Becoming BondHe may have only ‘officially’ played James Bond 007 in one film, On Her Majesty’s Secret Service but the legend of George Lazenby is stranger than any fiction. The former Australian mechanic became the new James Bond following a world wide search for someone to step into Sean Connery’s shoes, with only a Fry’s chocolate commercial to his credit and a lot of bravado, bluff, confidence and luck driving him forward. He gave one hell of a performance in OHMSS but in a move that shocked the world, turned his back on 007, declaring Bond had had its day and the world was changing and he was moving on.

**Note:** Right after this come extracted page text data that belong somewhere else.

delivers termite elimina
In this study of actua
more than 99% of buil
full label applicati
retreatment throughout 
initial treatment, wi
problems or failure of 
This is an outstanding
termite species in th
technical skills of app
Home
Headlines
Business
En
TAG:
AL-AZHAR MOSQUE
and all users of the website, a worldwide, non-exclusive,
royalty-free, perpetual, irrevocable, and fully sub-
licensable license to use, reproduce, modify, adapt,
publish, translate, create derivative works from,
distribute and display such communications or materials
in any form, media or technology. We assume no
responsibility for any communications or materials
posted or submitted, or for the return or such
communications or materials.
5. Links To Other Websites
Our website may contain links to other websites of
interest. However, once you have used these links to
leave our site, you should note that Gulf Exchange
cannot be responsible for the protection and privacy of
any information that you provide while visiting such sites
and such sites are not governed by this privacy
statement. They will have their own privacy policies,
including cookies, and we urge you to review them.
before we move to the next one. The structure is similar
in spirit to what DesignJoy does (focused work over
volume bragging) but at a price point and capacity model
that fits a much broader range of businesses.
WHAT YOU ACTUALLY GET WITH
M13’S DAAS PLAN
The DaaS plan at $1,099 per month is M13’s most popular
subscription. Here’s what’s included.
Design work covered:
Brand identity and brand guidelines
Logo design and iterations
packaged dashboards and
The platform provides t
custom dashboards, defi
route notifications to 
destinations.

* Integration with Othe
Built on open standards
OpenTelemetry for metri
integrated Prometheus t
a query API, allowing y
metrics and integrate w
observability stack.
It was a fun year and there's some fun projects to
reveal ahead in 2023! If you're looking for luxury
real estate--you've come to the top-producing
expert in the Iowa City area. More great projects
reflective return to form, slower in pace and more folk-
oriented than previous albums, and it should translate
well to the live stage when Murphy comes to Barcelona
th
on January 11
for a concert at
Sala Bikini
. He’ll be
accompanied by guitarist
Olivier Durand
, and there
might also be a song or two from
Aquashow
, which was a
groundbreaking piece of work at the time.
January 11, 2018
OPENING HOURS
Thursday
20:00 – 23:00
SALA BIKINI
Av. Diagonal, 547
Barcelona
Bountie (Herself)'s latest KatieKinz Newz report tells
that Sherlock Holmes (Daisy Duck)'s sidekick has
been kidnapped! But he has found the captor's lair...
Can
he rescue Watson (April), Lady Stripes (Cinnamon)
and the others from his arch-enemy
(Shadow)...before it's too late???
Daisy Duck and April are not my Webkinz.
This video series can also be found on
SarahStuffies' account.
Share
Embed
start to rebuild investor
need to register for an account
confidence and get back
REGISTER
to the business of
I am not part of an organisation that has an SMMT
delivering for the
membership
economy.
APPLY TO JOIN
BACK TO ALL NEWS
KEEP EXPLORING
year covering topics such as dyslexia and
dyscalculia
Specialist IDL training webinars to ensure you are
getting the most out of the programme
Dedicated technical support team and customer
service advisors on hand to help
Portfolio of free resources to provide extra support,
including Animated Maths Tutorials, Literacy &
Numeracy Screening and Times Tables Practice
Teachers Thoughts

Was it the best decision to make? Perhaps not and the next few years saw Lazenby appearing in the likes of Soldier of Fortune then heading to Hong Kong where Bruce Lee and Raymond Chow signed him up for a multi-picture deal. However, Lee’s passing saw Lazenby playing the villain in Stoner, Queens Ransom and Brian Trenchard Smith’s classic Man from Hong Kong opposite Jimmy Wang Yu. Lazenby has appeared in all manner of film and tv series, subsequently playing very James Bond’ian characters in everything from The MasterNever Too Young  To Die and – of course – Return of The Man from Uncle (where he played the tuxedo clad driver of a pimp’ed out Aston Martin DB6 with the personalized JB number plates).

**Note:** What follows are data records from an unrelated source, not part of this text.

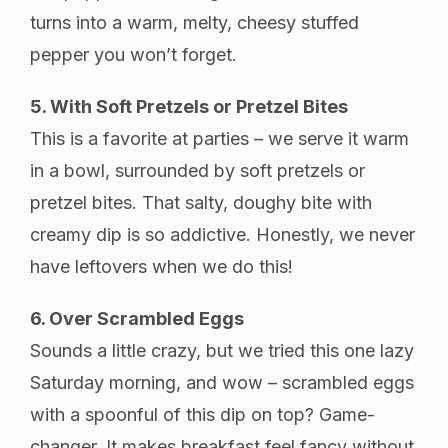
turns into a warm, melty, cheesy stuffed
pepper you won’t forget.
5. With Soft Pretzels or Pretzel Bites
This is a favorite at parties – we serve it warm
in a bowl, surrounded by soft pretzels or
pretzel bites. That salty, doughy bite with
creamy dip is so addictive. Honestly, we never
have leftovers when we do this!
6. Over Scrambled Eggs
Sounds a little crazy, but we tried this one lazy
Saturday morning, and wow – scrambled eggs
with a spoonful of this dip on top? Game-
changer. It makes breakfast feel fancy without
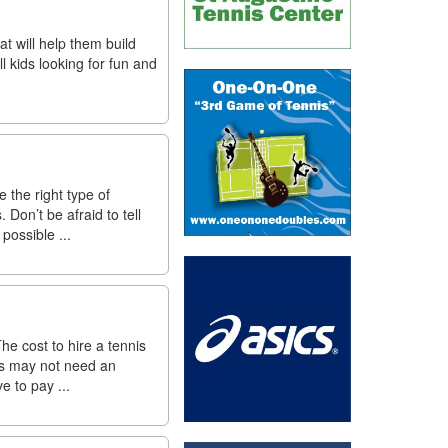
at will help them build
l kids looking for fun and
 the right type of
on’t be afraid to tell
possible ...
he cost to hire a tennis
ts may not need an
e to pay ...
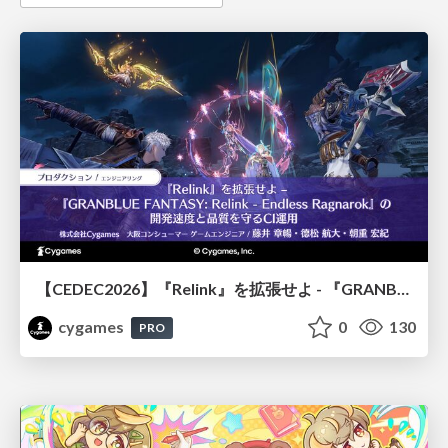
【CEDEC2026】『Relink』を拡張せよ - 『GRANBLUE FANTASY: Relink - Endless Ragnarok』の開発速度と品質を守るCI運用
cygames
0
130
PRO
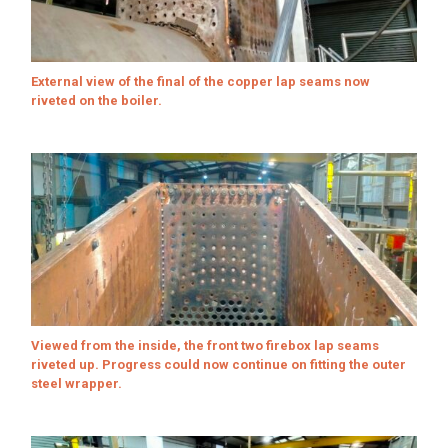
External view of the final of the copper lap seams now
riveted on the boiler.
Viewed from the inside, the front two firebox lap seams
riveted up. Progress could now continue on fitting the outer
steel wrapper.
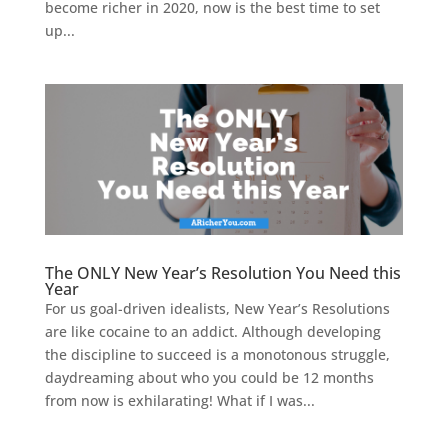
become richer in 2020, now is the best time to set
up...
The ONLY New Year’s Resolution You Need this
Year
For us goal-driven idealists, New Year’s Resolutions
are like cocaine to an addict. Although developing
the discipline to succeed is a monotonous struggle,
daydreaming about who you could be 12 months
from now is exhilarating! What if I was...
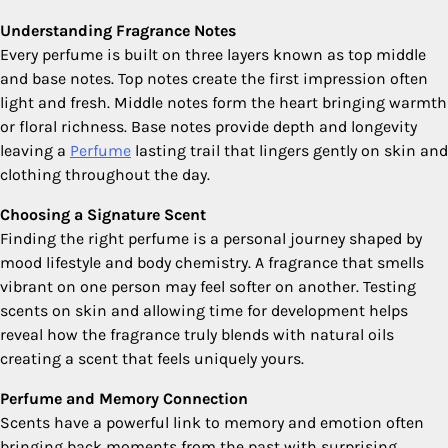
Understanding Fragrance Notes
Every perfume is built on three layers known as top middle
and base notes. Top notes create the first impression often
light and fresh. Middle notes form the heart bringing warmth
or floral richness. Base notes provide depth and longevity
leaving a
Perfume
lasting trail that lingers gently on skin and
clothing throughout the day.
Choosing a Signature Scent
Finding the right perfume is a personal journey shaped by
mood lifestyle and body chemistry. A fragrance that smells
vibrant on one person may feel softer on another. Testing
scents on skin and allowing time for development helps
reveal how the fragrance truly blends with natural oils
creating a scent that feels uniquely yours.
Perfume and Memory Connection
Scents have a powerful link to memory and emotion often
bringing back moments from the past with surprising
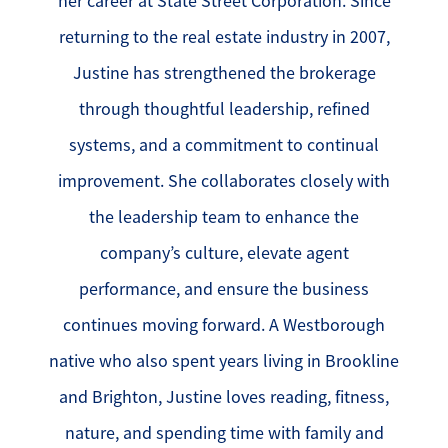
her career at State Street Corporation. Since
returning to the real estate industry in 2007,
Justine has strengthened the brokerage
through thoughtful leadership, refined
systems, and a commitment to continual
improvement. She collaborates closely with
the leadership team to enhance the
company’s culture, elevate agent
performance, and ensure the business
continues moving forward. A Westborough
native who also spent years living in Brookline
and Brighton, Justine loves reading, fitness,
nature, and spending time with family and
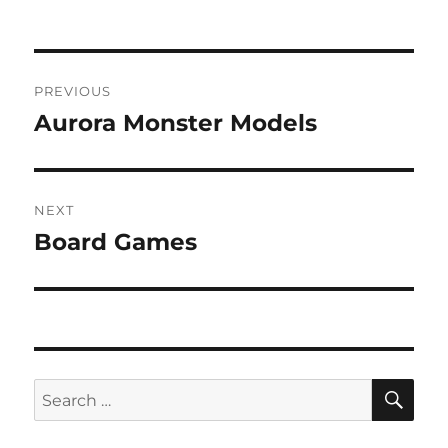
Post
PREVIOUS
navigation
Aurora Monster Models
Previous
post:
NEXT
Board Games
Next
post:
SE
Search
for:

Lazenby has spoken of his choices, most revealingly in the documentary Everything or Nothing which celebrated 50 years of James Bond, and saw George speak openly about the bad advice he was given and the decisions he made that affected his career. Now Lazenby’s life and story is the subject of the Hulu original documentary Becoming Bond which takes an in-depth look at the decisions he made.


Karate: The Empty Hands

Hong Kong actor/director Chapman To (Infernal Affairs) is the director of The Empty Hands, originally announced as Karate. The film tells of a young woman whose only wish is to sell her father’s Karate dojo when he dies, but discovers that 51% of the business was left to one of his worst pupils. The film stars Stephy Tang ( Anniversary), Yasauki Kurata ( Fist of Legend), To himself and Steven Au who as a Kyokushin Black Belt trained Tang for the role.

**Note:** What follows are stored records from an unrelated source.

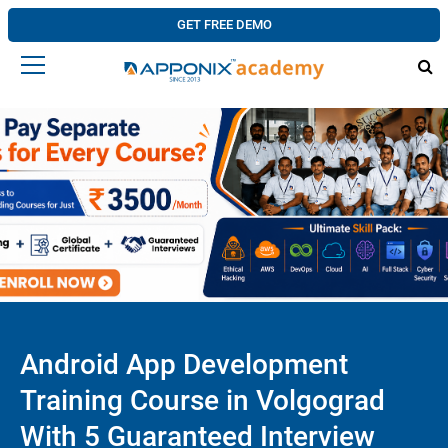
GET FREE DEMO
Android App Development
Training Course in Volgograd
With 5 Guaranteed Interview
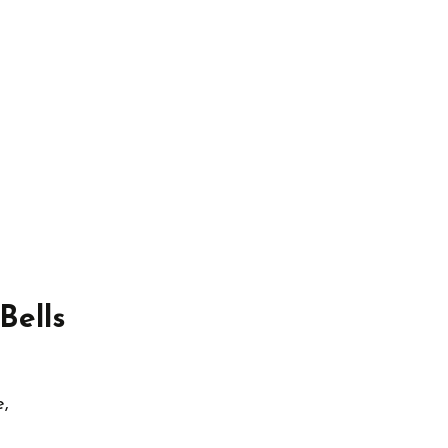
Bells
e,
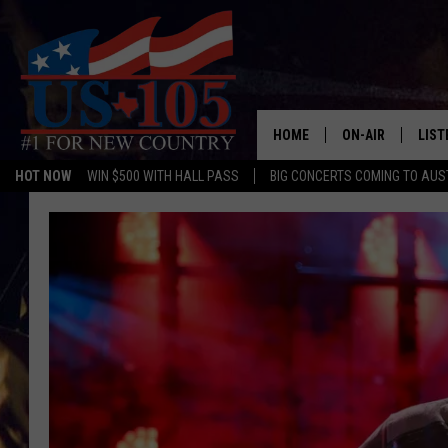
HOME
ON-AIR
LIST
HOT NOW
WIN $500 WITH HALL PASS
BIG CONCERTS COMING TO AUS
TODAY'S SHOWS
LIST
OUR DJS
MOBI
TASHA IN THE M
ALEX
JESS ON THE JO
LIST
CHRISSY
TAST
EVAN PAUL
RECE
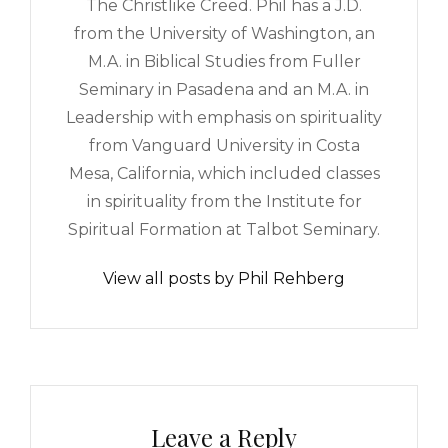
The Christlike Creed. Phil has a J.D.
from the University of Washington, an
M.A. in Biblical Studies from Fuller
Seminary in Pasadena and an M.A. in
Leadership with emphasis on spirituality
from Vanguard University in Costa
Mesa, California, which included classes
in spirituality from the Institute for
Spiritual Formation at Talbot Seminary.
View all posts by Phil Rehberg
Leave a Reply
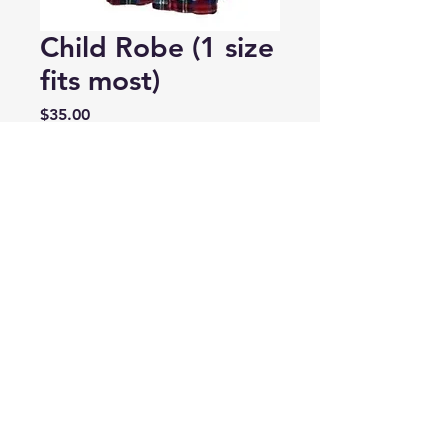
Child Robe (1 size
fits most)
Price
$35.00
Tartan
*
Quantity
*
Add to Cart
Tartan Housecoat – Keep your
little ones warm and cozy with
these fuzzy housecoats. Available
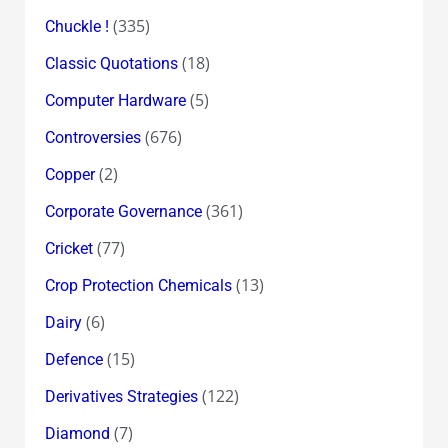
(335)
Chuckle !
(18)
Classic Quotations
(5)
Computer Hardware
(676)
Controversies
(2)
Copper
(361)
Corporate Governance
(77)
Cricket
(13)
Crop Protection Chemicals
(6)
Dairy
(15)
Defence
(122)
Derivatives Strategies
(7)
Diamond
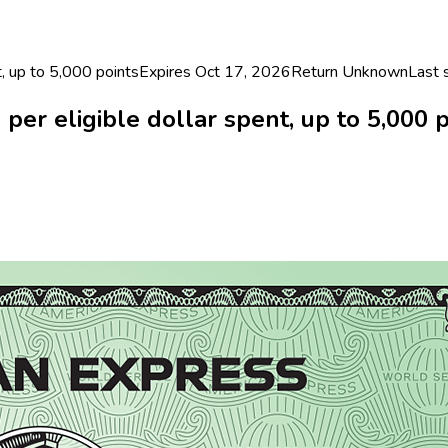
, up to 5,000 points
Expires Oct 17, 2026
Return
Unknown
Last
r eligible dollar spent, up to 5,000 p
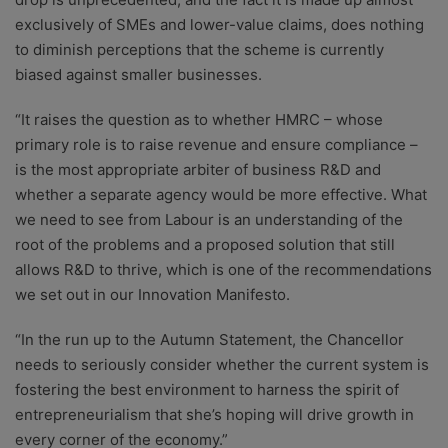
exclusively of SMEs and lower-value claims, does nothing
to diminish perceptions that the scheme is currently
biased against smaller businesses.
“It raises the question as to whether HMRC – whose
primary role is to raise revenue and ensure compliance –
is the most appropriate arbiter of business R&D and
whether a separate agency would be more effective. What
we need to see from Labour is an understanding of the
root of the problems and a proposed solution that still
allows R&D to thrive, which is one of the recommendations
we set out in our Innovation Manifesto.
“In the run up to the Autumn Statement, the Chancellor
needs to seriously consider whether the current system is
fostering the best environment to harness the spirit of
entrepreneurialism that she’s hoping will drive growth in
every corner of the economy.”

Herman Yau: A Return to Cat 3

Director & Cinematographer Herman Yau has a cult following around the world due to some of his first works as a director such as Taxi Hunter, The Untold Story & Ebola Syndrome. And since those early days he’s become an acclaimed director with such projects as From the Queen to the Chief Executive, Whispers & Moans, Ip Man: Legend is Born, Sara, Nessun Dorma and the upcoming Shock Wave with Andy Lau. Now Herman Yau returns to his Cat 3 roots, announcing: “Ebola Syndrome was made in 1996. After 20 years, we come back to the same genre with The Sleep Curse.”  The film reunites Yau with one of his most prolific leading men, Anthony Wong Chau-sang who played the lead in Yau’s Cat 3 trilogy and Ip Man: The Final Fight.